Enviada em 20/10/2017

No início do século XX, com o processo de industrialização no Brasil, iniciou-se um povoamento urbano desordenado e sem qualquer planejamento. Este fato contribui até hoje com a marginalização e falta de infra-estrutura de uma parte da população. Obrigadas a recuarem cada vez mais dos centros urbanos, são vítimas de invisibilidade e preocupação inercial da sociedade.

Com a mecanização do campo e os atrativos das cidades, trabalhadores e imigrantes aglomeraram-se nos centros urbanos, que foram sendo ocupados sem qualquer planejamento. Um exemplo disso são os cortiços do Rio de Janeiro os quais abrigavam trabalhadores das classes mais baixas e que em seguida sofreram o processo de gentrificação ,sendo obrigados a recuar, dando início à favelização. Nesses espaços, hoje, convivem com a falta de estrutura, saneamento básico e exclusão pela intensa especulação imobiliária.

Ademais, afastadas dos centros urbanos, tais pessoas marginalizadas, exercem cada vez menos seu direito à cidade. Vivendo em região periférica, são notadas principalmente em suas migrações pendulares diárias nas quais se locomovem com a finalidade de trabalho. Dessa forma a invisibilidade torna-se um problema já que por conta dela não se evidencia qualquer preocupação social em inserir de fato essas pessoas na cidade, com o mínimo de direitos exigidos pela constituição.

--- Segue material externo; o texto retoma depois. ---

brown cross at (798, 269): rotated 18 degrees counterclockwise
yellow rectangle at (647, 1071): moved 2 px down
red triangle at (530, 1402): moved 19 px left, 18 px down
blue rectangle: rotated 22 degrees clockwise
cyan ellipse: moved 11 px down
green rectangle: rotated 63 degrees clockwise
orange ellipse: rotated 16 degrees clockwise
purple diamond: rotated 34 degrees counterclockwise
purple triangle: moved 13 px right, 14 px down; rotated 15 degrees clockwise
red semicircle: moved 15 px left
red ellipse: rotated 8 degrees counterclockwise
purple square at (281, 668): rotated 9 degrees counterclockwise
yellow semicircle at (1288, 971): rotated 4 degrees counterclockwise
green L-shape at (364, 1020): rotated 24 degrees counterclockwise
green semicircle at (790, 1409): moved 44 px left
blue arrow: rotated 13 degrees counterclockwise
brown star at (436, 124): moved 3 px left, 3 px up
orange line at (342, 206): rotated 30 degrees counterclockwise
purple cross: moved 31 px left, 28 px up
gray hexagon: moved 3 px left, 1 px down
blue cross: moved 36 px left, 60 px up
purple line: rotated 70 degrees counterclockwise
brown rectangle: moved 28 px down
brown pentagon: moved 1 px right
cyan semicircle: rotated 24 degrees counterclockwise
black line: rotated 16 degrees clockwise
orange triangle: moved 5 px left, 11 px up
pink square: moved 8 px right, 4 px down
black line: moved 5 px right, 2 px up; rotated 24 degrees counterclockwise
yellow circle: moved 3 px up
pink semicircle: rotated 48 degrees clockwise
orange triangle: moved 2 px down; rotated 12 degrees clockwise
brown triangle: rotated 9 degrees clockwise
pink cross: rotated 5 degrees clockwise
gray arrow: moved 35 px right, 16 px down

Torna-se evidente, portanto, que assim como afirma Newton com a lei da Física ,na qual um corpo tende a permanecer na inércia até que uma força seja aplica à ele,  é necessária a mobilização. O Estado em conjunto com as prefeituras devem investir em um programa de replanejamento urbano, reavendo imóveis públicos desocupados e inacabados, afim de assentar pessoas que hoje se encontram em situações de rua. Além disso as escolas por meio da disciplina de Sociologia, deve promover debates e visitas, trazendo à tona as diferentes realidades que existem na nossa sociedade. Assim poder-se-á formar uma geração mais consciente que priorize as questões humanitárias em vez de  econômicas.